The Spheron ecosystem encompasses multiple product lines including Skynet, Klippy_AI, Fizz, RaaS, and Spheron Compute. Currently, its network has over 8,300 GPUs, 614,000 CPUs, and more than 44,000 Fizz nodes, demonstrating strong practical application capabilities.
As a comprehensive AI infrastructure network, Spheron offers six core modules including GPU, CPU, storage, deployment, scheduling, and data loading. Its goal is to provide developers with a one-stop decentralized AI service solution.
Compared to competitors like Aethir, IO.NET, and Akash, Spheron's advantages primarily lie in three aspects: First, it has a complete full-stack ecosystem that covers the entire process from computing power deployment to front-end applications; second, it already has launched products and actual revenue; finally, it has established a closed-loop token model $SPON, which is not only used for resource payment and node incentives but is also linked to revenue, allowing token holders to earn returns in various ways.
As the Token Generation Event (TGE) approaches, the market's expectations for Spheron are heating up.
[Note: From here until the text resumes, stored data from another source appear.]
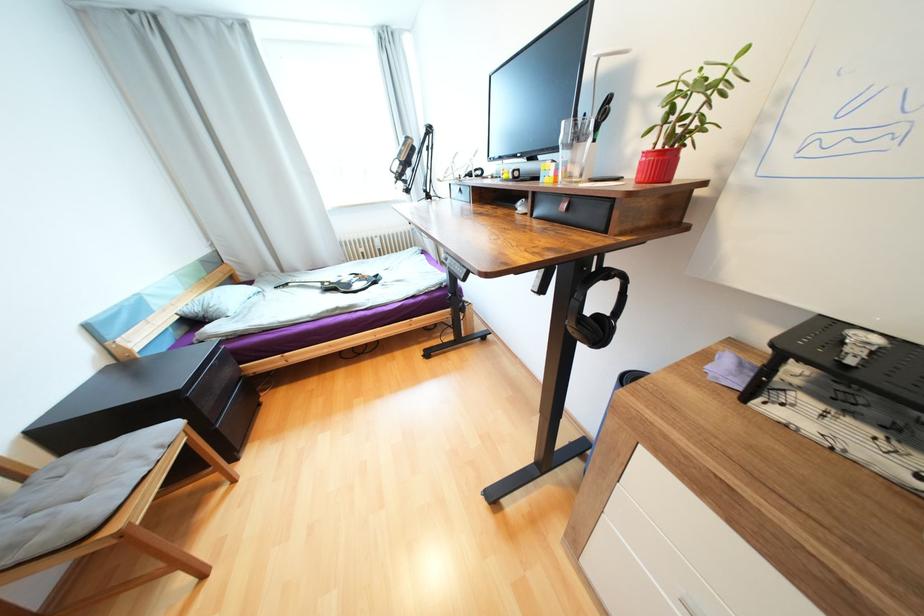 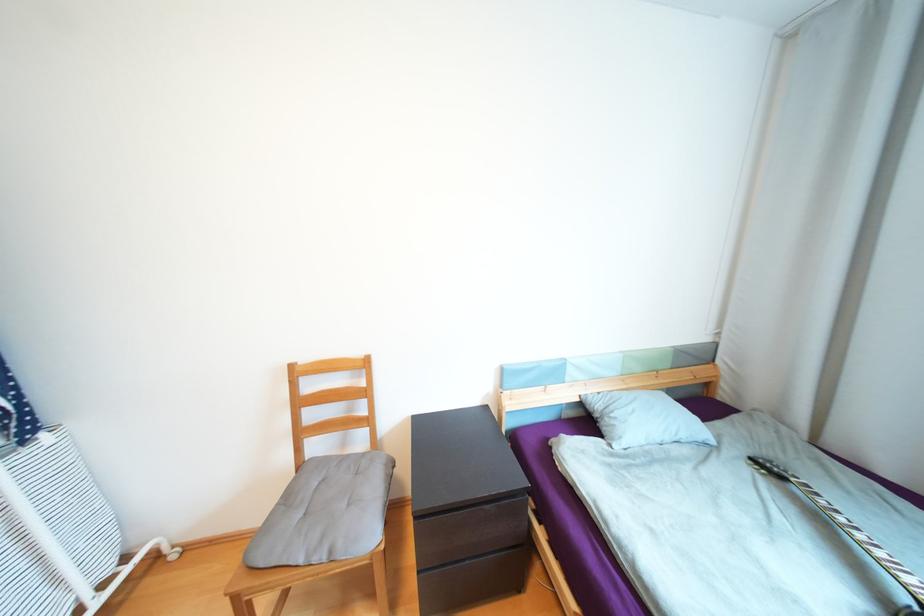 In the second image, find the point that corresponds to point (166, 447) in the first image.

(335, 553) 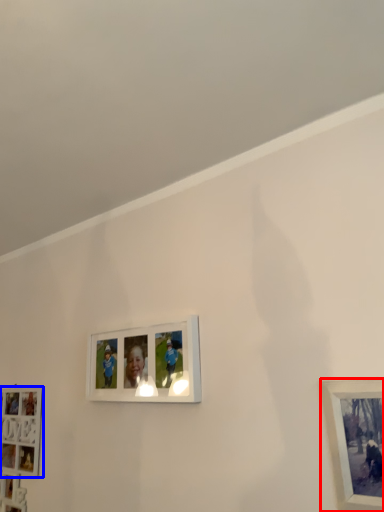 Question: Among these objects, which one is nearest to the camera, picture frame (highlighted by a red box) or picture frame (highlighted by a blue box)?

Choices:
 (A) picture frame
 (B) picture frame

Answer: (A) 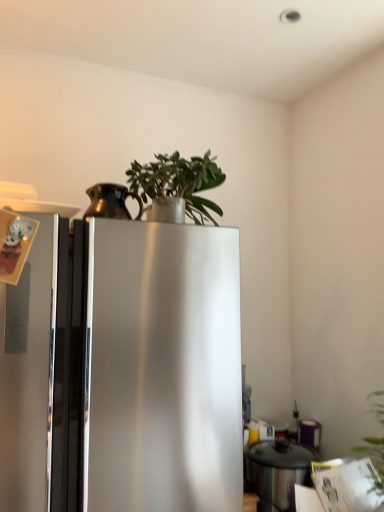 What do you see at coordinates (156, 367) in the screenshot? I see `satin silver refrigerator at center` at bounding box center [156, 367].

Measure the distance between satin silver refrigerator at center and camera.

A distance of 87.97 centimeters exists between satin silver refrigerator at center and camera.

Find the location of a particular element. stainless steel pot at lower right, the 1th appliance from the right is located at coordinates (276, 472).

Based on the photo, between green matte plant at upper center and stainless steel pot at lower right, the second appliance in the front-to-back sequence, which one has less height?

green matte plant at upper center is shorter.

Locate an element on the screen. houseplant above the stainless steel pot at lower right, the first appliance in the bottom-to-top sequence (from a real-world perspective) is located at coordinates pyautogui.click(x=179, y=182).

Does green matte plant at upper center contain stainless steel pot at lower right, the first appliance viewed from the back?

No.

What's the angular difference between green matte plant at upper center and stainless steel pot at lower right, the first appliance viewed from the back,'s facing directions?

1.9 degrees.

Does point (93, 199) come behind point (277, 504)?

No, it is not.

Is stainless steel pot at lower right, the second appliance in the front-to-back sequence, surrounded by bronze metallic pitcher at upper left, marked as the second appliance in a right-to-left arrangement?

No, bronze metallic pitcher at upper left, marked as the second appliance in a right-to-left arrangement, does not contain stainless steel pot at lower right, the second appliance in the front-to-back sequence.

Locate an element on the screen. This screenshot has height=512, width=384. appliance that is on the left side of stainless steel pot at lower right, the first appliance viewed from the back is located at coordinates (111, 201).

Can you tell me how much bronze metallic pitcher at upper left, the 1th appliance from the top, and green matte plant at upper center differ in facing direction?

1.16 degrees separate the facing orientations of bronze metallic pitcher at upper left, the 1th appliance from the top, and green matte plant at upper center.

Does point (84, 217) come closer to viewer compared to point (213, 206)?

Yes, point (84, 217) is closer to viewer.

From the picture: Can you confirm if bronze metallic pitcher at upper left, marked as the first appliance in a left-to-right arrangement, is wider than green matte plant at upper center?

No, bronze metallic pitcher at upper left, marked as the first appliance in a left-to-right arrangement, is not wider than green matte plant at upper center.

Locate an element on the screen. The height and width of the screenshot is (512, 384). houseplant in front of the bronze metallic pitcher at upper left, marked as the second appliance in a right-to-left arrangement is located at coordinates (179, 182).

In the scene shown: Is stainless steel pot at lower right, the first appliance viewed from the back, far from green matte plant at upper center?

No, there isn't a large distance between stainless steel pot at lower right, the first appliance viewed from the back, and green matte plant at upper center.

Which is in front, stainless steel pot at lower right, the first appliance in the bottom-to-top sequence, or green matte plant at upper center?

green matte plant at upper center.

Which of these two, stainless steel pot at lower right, the 2th appliance from the left, or green matte plant at upper center, stands taller?

stainless steel pot at lower right, the 2th appliance from the left, is taller.

Which is farther, (267,456) or (182,176)?

The point (267,456) is farther from the camera.

You are a GUI agent. You are given a task and a screenshot of the screen. Output one action in this format:
    pyautogui.click(x=<x>, y=<y>)
    Task: Click on the houseplant above the bronze metallic pitcher at upper left, marked as the first appliance in a left-to-right arrangement (from the image's perspective)
    The height and width of the screenshot is (512, 384).
    Given the screenshot: What is the action you would take?
    pyautogui.click(x=179, y=182)

Is green matte plant at upper center spatially inside bronze metallic pitcher at upper left, marked as the first appliance in a left-to-right arrangement, or outside of it?

green matte plant at upper center is located beyond the bounds of bronze metallic pitcher at upper left, marked as the first appliance in a left-to-right arrangement.

Considering the positions of objects green matte plant at upper center and bronze metallic pitcher at upper left, the second appliance in the back-to-front sequence, in the image provided, who is more to the right, green matte plant at upper center or bronze metallic pitcher at upper left, the second appliance in the back-to-front sequence,?

Positioned to the right is green matte plant at upper center.

Is green matte plant at upper center facing towards bronze metallic pitcher at upper left, acting as the second appliance starting from the bottom?

No, green matte plant at upper center is not oriented towards bronze metallic pitcher at upper left, acting as the second appliance starting from the bottom.

From the picture: Measure the distance from satin silver refrigerator at center to green matte plant at upper center.

satin silver refrigerator at center and green matte plant at upper center are 16.21 inches apart from each other.

Which point is more forward, (76,296) or (189,202)?

The point (76,296) is closer to the camera.

There is a satin silver refrigerator at center. At what (x,y) coordinates should I click in order to perform the action: click on houseplant above it (from a real-world perspective). Please return your answer as a coordinate pair (x, y). The image size is (384, 512). Looking at the image, I should click on (179, 182).

Is satin silver refrigerator at center surrounding green matte plant at upper center?

No, green matte plant at upper center is not surrounded by satin silver refrigerator at center.

Considering the positions of point (132, 198) and point (232, 361), is point (132, 198) closer or farther from the camera than point (232, 361)?

Point (132, 198) is positioned farther from the camera compared to point (232, 361).

Considering the relative positions of bronze metallic pitcher at upper left, marked as the second appliance in a right-to-left arrangement, and satin silver refrigerator at center in the image provided, is bronze metallic pitcher at upper left, marked as the second appliance in a right-to-left arrangement, to the left of satin silver refrigerator at center from the viewer's perspective?

Incorrect, bronze metallic pitcher at upper left, marked as the second appliance in a right-to-left arrangement, is not on the left side of satin silver refrigerator at center.

Where is `appliance above the satin silver refrigerator at center (from the image's perspective)`? appliance above the satin silver refrigerator at center (from the image's perspective) is located at coordinates (111, 201).

Does bronze metallic pitcher at upper left, marked as the second appliance in a right-to-left arrangement, have a greater height compared to satin silver refrigerator at center?

No, bronze metallic pitcher at upper left, marked as the second appliance in a right-to-left arrangement, is not taller than satin silver refrigerator at center.

Locate an element on the screen. houseplant in front of the stainless steel pot at lower right, the 2th appliance from the left is located at coordinates (179, 182).

The image size is (384, 512). I want to click on appliance above the stainless steel pot at lower right, the 2th appliance from the left (from the image's perspective), so click(111, 201).

Based on their spatial positions, is bronze metallic pitcher at upper left, the 1th appliance from the top, or green matte plant at upper center further from satin silver refrigerator at center?

Based on the image, green matte plant at upper center appears to be further to satin silver refrigerator at center.

Considering their positions, is satin silver refrigerator at center positioned further to green matte plant at upper center than stainless steel pot at lower right, positioned as the second appliance in top-to-bottom order?

stainless steel pot at lower right, positioned as the second appliance in top-to-bottom order, is further to green matte plant at upper center.

Looking at the image, which one is located further to satin silver refrigerator at center, stainless steel pot at lower right, the 2th appliance from the left, or bronze metallic pitcher at upper left, marked as the first appliance in a left-to-right arrangement?

Among the two, stainless steel pot at lower right, the 2th appliance from the left, is located further to satin silver refrigerator at center.

Based on the photo, considering their positions, is green matte plant at upper center positioned further to bronze metallic pitcher at upper left, marked as the second appliance in a right-to-left arrangement, than stainless steel pot at lower right, positioned as the second appliance in top-to-bottom order?

stainless steel pot at lower right, positioned as the second appliance in top-to-bottom order.

Looking at the image, which one is located closer to satin silver refrigerator at center, stainless steel pot at lower right, the 2th appliance from the left, or green matte plant at upper center?

Among the two, green matte plant at upper center is located nearer to satin silver refrigerator at center.

Looking at the image, which one is located further to stainless steel pot at lower right, the 1th appliance from the right, bronze metallic pitcher at upper left, the 1th appliance in the front-to-back sequence, or green matte plant at upper center?

Among the two, bronze metallic pitcher at upper left, the 1th appliance in the front-to-back sequence, is located further to stainless steel pot at lower right, the 1th appliance from the right.

In the scene shown: Based on their spatial positions, is satin silver refrigerator at center or stainless steel pot at lower right, the second appliance in the front-to-back sequence, further from bronze metallic pitcher at upper left, the second appliance in the back-to-front sequence?

Based on the image, stainless steel pot at lower right, the second appliance in the front-to-back sequence, appears to be further to bronze metallic pitcher at upper left, the second appliance in the back-to-front sequence.

Based on the photo, considering their positions, is green matte plant at upper center positioned closer to satin silver refrigerator at center than stainless steel pot at lower right, the first appliance viewed from the back?

green matte plant at upper center is closer to satin silver refrigerator at center.

Locate an element on the screen. This screenshot has width=384, height=512. refrigerator between bronze metallic pitcher at upper left, marked as the first appliance in a left-to-right arrangement, and stainless steel pot at lower right, the first appliance viewed from the back, from top to bottom is located at coordinates (156, 367).

Where is `appliance between green matte plant at upper center and stainless steel pot at lower right, the first appliance viewed from the back, in the vertical direction`? appliance between green matte plant at upper center and stainless steel pot at lower right, the first appliance viewed from the back, in the vertical direction is located at coordinates (111, 201).

Where is `refrigerator that lies between green matte plant at upper center and stainless steel pot at lower right, the 2th appliance from the left, from top to bottom`? This screenshot has width=384, height=512. refrigerator that lies between green matte plant at upper center and stainless steel pot at lower right, the 2th appliance from the left, from top to bottom is located at coordinates (156, 367).

The height and width of the screenshot is (512, 384). Identify the location of appliance between green matte plant at upper center and satin silver refrigerator at center in the up-down direction. (111, 201).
The official Twitter has announced several pre-trade information from exchanges, and its actual product revenue provides a solid foundation for valuation.
Looking ahead, Spheron plans to continue expanding the GPU market capacity, introducing AI agent modules, supporting fine-tuning services for large language models (LLM), and achieving smarter resource allocation through Skynet routing.
At the current stage of AI infrastructure development, transitioning from the narrative phase to the implementation phase, Spheron is gradually establishing its position in the industry with its actual revenue and implementation capabilities. With the continuous advancement of AI technology, projects like Spheron that can provide real value may occupy a more important position in future markets.